When you find the line with "Identify the location of rianne hair." among the records below, reproduce it and each line after it exactly, ending with the line with "What do you see at coordinates (361, 2002)".

Records from a dataset

════════════════

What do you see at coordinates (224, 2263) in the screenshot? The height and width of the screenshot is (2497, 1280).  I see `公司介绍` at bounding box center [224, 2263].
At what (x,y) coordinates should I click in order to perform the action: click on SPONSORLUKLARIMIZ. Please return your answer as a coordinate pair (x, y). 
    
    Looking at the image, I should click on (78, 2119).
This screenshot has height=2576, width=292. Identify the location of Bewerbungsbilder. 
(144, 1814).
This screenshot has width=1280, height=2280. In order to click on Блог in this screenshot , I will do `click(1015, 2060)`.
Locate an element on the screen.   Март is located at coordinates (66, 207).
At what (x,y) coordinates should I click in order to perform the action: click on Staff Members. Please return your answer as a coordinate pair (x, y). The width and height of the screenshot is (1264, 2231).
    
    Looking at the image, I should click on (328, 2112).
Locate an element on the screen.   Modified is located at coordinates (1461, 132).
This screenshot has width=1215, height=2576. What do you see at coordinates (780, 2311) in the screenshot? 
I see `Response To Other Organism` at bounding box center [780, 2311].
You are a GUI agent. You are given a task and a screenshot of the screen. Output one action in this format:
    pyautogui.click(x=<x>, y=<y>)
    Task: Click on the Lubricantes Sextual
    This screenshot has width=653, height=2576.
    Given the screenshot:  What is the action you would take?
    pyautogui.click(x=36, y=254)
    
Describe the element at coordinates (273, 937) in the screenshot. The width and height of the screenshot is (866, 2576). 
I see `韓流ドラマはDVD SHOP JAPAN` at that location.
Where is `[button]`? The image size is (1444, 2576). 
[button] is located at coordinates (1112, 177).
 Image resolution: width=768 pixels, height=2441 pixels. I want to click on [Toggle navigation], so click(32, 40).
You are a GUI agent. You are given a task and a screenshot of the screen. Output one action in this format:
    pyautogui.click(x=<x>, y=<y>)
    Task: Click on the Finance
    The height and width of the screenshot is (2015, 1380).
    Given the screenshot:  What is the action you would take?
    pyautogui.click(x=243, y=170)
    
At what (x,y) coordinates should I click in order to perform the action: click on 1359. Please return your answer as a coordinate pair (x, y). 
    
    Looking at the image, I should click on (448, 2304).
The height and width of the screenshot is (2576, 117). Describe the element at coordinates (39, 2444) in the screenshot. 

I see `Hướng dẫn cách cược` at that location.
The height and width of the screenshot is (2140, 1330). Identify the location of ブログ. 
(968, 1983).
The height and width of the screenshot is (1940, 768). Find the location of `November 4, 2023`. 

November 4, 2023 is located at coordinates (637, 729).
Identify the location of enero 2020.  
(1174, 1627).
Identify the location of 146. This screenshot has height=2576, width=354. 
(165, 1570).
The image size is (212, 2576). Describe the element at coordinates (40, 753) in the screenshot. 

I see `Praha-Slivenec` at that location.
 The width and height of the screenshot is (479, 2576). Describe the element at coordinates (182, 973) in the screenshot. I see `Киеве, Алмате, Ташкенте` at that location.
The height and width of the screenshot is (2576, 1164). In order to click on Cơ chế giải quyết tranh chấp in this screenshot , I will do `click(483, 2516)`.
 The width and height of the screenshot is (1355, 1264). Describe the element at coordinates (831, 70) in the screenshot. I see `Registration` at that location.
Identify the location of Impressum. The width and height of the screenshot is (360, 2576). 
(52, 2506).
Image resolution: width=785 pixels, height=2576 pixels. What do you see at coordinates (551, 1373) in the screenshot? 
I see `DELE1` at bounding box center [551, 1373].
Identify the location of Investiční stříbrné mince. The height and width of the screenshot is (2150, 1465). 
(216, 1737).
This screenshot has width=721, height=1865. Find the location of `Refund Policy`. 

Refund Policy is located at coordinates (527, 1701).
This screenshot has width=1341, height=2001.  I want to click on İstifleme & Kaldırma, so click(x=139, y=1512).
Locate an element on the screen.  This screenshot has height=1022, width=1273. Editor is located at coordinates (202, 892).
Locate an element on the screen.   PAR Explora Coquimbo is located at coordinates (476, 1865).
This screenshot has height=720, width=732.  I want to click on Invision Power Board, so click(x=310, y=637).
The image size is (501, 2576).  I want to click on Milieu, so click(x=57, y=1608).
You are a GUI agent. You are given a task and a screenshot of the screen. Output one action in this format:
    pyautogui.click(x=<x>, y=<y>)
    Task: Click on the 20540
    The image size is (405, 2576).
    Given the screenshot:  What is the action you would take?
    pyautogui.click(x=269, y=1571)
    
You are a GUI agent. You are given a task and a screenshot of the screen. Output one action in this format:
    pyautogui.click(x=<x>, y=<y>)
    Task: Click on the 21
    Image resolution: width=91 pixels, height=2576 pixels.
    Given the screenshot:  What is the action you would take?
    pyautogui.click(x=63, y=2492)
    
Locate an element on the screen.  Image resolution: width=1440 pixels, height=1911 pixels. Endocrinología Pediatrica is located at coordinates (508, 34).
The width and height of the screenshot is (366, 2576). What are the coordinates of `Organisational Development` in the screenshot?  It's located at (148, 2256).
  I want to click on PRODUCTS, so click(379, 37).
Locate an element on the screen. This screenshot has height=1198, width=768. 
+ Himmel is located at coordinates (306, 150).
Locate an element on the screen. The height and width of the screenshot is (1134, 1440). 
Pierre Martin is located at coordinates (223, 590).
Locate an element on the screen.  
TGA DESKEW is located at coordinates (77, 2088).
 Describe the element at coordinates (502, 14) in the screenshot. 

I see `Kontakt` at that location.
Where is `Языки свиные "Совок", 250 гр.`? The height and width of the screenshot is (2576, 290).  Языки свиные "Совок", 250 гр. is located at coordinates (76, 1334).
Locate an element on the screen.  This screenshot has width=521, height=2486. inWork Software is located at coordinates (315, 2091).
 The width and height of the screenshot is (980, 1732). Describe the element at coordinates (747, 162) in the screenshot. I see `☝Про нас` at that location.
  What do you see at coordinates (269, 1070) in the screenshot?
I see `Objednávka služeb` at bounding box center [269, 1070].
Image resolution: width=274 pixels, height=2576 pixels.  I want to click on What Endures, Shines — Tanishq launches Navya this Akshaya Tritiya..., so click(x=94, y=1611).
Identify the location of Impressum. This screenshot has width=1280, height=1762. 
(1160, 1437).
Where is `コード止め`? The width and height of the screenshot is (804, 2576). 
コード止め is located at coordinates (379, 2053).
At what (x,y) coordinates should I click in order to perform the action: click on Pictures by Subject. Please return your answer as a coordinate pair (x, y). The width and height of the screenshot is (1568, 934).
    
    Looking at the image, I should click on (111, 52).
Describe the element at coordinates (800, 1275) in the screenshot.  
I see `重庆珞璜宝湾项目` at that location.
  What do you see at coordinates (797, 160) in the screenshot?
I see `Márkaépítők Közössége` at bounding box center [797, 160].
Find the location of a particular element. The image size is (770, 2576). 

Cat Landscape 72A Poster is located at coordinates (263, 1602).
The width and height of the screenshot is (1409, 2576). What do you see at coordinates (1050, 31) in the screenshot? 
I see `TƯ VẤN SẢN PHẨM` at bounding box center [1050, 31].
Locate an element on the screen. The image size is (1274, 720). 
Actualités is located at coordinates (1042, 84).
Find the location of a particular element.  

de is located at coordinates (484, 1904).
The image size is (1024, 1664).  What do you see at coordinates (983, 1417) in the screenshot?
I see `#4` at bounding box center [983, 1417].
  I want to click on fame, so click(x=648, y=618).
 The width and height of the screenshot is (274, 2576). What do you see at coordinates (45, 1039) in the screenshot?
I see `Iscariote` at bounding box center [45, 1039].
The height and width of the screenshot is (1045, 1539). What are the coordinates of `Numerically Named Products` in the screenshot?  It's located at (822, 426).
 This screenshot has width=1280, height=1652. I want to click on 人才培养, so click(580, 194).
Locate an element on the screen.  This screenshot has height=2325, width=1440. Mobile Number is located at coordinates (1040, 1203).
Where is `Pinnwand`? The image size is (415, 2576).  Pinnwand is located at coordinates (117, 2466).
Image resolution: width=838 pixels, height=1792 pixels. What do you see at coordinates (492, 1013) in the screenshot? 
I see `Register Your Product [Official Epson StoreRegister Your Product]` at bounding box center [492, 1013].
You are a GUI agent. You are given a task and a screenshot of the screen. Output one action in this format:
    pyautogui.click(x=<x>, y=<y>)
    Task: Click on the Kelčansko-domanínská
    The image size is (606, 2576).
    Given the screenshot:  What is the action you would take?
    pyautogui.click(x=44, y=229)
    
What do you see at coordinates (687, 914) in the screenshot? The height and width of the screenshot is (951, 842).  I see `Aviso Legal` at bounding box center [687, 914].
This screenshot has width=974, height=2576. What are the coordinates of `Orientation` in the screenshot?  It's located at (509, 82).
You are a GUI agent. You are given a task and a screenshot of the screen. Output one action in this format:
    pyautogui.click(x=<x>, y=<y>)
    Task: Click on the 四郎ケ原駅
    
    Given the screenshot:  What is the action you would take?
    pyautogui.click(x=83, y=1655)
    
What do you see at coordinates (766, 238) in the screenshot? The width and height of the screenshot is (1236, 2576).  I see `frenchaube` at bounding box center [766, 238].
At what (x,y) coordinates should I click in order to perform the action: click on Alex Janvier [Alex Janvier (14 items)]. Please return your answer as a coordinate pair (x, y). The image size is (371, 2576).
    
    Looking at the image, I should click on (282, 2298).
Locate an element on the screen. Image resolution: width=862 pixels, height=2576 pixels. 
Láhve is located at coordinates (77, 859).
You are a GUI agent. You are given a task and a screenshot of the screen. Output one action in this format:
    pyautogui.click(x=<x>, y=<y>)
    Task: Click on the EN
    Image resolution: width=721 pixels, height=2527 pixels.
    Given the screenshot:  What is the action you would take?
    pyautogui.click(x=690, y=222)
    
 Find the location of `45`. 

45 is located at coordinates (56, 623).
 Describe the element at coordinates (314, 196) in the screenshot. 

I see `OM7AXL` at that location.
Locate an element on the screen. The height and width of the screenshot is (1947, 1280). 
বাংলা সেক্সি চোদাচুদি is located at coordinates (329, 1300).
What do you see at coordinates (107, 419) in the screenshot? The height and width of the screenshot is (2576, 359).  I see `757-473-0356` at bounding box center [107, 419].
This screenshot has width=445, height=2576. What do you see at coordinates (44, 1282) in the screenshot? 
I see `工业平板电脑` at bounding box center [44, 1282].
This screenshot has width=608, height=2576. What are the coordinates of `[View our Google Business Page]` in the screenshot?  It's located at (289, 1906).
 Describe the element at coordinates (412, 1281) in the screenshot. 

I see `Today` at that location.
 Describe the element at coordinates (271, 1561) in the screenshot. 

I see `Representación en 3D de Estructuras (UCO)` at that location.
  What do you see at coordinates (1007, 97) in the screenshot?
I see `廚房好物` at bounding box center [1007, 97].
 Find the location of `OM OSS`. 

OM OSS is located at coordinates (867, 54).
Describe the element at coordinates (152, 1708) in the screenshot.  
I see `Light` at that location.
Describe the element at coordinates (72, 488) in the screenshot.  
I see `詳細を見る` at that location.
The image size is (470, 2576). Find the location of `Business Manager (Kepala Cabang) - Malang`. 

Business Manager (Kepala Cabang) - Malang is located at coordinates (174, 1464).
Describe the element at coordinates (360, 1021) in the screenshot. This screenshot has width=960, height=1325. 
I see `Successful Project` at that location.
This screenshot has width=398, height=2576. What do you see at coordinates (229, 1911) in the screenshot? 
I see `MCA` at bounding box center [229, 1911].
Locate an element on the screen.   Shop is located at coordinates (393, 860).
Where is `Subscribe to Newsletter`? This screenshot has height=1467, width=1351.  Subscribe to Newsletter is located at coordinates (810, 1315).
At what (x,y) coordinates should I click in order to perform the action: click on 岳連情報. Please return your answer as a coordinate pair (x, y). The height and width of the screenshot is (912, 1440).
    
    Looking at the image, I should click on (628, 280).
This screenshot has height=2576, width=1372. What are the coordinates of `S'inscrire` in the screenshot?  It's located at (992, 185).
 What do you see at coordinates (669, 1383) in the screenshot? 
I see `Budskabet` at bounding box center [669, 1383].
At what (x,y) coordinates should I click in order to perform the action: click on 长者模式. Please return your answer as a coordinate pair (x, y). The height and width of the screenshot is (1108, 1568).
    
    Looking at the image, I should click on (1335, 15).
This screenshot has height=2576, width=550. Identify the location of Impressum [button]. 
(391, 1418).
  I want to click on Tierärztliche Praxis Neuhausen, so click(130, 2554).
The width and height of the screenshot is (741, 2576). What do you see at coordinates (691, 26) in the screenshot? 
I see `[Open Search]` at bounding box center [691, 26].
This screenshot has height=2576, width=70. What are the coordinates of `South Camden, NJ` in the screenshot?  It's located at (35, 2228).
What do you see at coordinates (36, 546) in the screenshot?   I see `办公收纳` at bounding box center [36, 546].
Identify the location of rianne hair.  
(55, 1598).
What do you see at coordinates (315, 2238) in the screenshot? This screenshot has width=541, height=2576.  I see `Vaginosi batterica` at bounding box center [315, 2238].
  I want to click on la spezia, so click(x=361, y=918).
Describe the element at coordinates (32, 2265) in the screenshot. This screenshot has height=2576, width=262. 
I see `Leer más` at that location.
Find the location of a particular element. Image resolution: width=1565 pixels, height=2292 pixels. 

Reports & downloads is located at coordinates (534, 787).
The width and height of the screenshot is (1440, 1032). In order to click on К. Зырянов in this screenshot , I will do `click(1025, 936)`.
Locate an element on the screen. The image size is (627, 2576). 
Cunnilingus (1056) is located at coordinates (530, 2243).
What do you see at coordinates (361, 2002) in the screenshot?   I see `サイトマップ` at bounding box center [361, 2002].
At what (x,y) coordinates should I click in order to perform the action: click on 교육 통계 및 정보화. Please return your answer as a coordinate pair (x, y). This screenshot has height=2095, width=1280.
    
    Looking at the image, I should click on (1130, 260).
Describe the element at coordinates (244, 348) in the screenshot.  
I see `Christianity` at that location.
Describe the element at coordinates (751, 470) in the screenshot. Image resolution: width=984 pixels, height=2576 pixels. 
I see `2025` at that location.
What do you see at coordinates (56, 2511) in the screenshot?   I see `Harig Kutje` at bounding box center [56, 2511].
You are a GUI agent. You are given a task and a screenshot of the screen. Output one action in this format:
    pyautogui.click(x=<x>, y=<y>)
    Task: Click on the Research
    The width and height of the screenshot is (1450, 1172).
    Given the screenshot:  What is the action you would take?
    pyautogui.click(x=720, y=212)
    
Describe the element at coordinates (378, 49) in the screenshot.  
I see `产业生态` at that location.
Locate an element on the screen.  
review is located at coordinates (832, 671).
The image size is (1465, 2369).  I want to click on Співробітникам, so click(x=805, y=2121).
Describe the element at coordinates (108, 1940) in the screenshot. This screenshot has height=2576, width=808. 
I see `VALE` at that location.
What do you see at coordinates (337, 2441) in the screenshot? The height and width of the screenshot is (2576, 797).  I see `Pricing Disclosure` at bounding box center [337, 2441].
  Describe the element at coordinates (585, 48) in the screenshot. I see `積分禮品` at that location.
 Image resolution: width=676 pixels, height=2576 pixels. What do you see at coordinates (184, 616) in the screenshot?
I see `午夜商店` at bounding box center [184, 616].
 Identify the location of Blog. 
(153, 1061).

════════════════

• _TASK RESULT_
Identify the location of rianne hair.  
(55, 1598).
What do you see at coordinates (315, 2238) in the screenshot? This screenshot has width=541, height=2576.  I see `Vaginosi batterica` at bounding box center [315, 2238].
  I want to click on la spezia, so click(x=361, y=918).
Describe the element at coordinates (32, 2265) in the screenshot. This screenshot has height=2576, width=262. 
I see `Leer más` at that location.
Find the location of a particular element. Image resolution: width=1565 pixels, height=2292 pixels. 

Reports & downloads is located at coordinates (534, 787).
The width and height of the screenshot is (1440, 1032). In order to click on К. Зырянов in this screenshot , I will do `click(1025, 936)`.
Locate an element on the screen. The image size is (627, 2576). 
Cunnilingus (1056) is located at coordinates (530, 2243).
What do you see at coordinates (361, 2002) in the screenshot?   I see `サイトマップ` at bounding box center [361, 2002].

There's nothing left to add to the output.